Nominato ambasciatore del popolo ROM


È con grande onore che accetto la nomina dal presidente dell’Ente Morale Opera Nomadi come portavoce del popolo rom nel mondo. Un riconoscimento che mi riempie di gioia al quale spero di essere all'altezza. È un immenso piacere sapere che persone di differenti etnie e culture credano nel percorso che vorresti realizzare.


 

Ormai è una vita che l’impegno ci porta a lavorare in periferia, con gli ultimi, con i discriminati di qualunque colore e per qualunque motivazione, ovunque, non solo in Italia.

 

Nessuno è immune dalle discriminazioni.
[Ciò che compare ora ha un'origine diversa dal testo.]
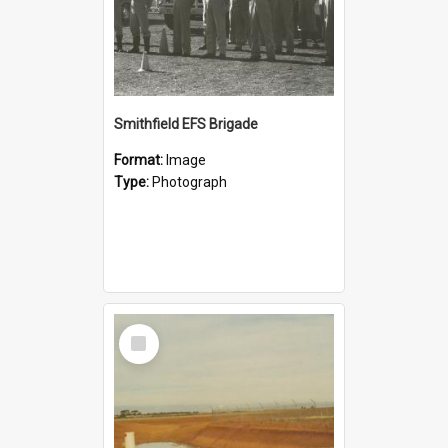
Smithfield EFS Brigade
Format:
Image
Type:
Photograph
Select
Item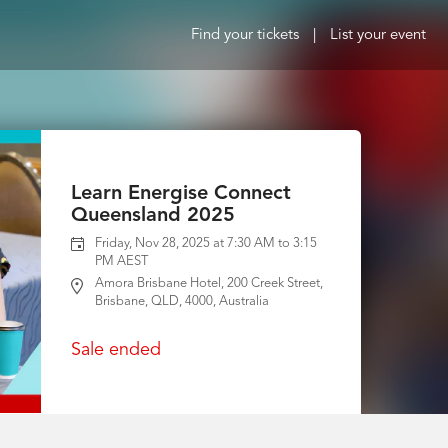
Find your tickets
|
List your event
Learn Energise Connect
Queensland 2025
Friday, Nov 28, 2025 at 7:30 AM to 3:15
PM AEST
Amora Brisbane Hotel, 200 Creek Street,
Brisbane, QLD, 4000, Australia
Sale ended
Ma l’antidoto è avere un’idea chiara di inclusione e tenere presente che un giorno potresti essere tu la persona discriminata, esclusa. L’inclusione non è una parola fine a sé stessa ma richiama un percorso spesso in salita e molto faticoso. Un percorso fatto di lacrime e sudore, dove spesso sei in mezzo non a due ma a più fuochi incrociati.

L’unica cosa che puoi fare è armarti di tanta pazienza e tenere saldi i tuoi principi.

Bisogna creare un dialogo alla pari, è fondamentale. Se non sei al tavolo, sei nel menu e l’obiettivo è mettere tutti al tavolo e nessuno nel menù.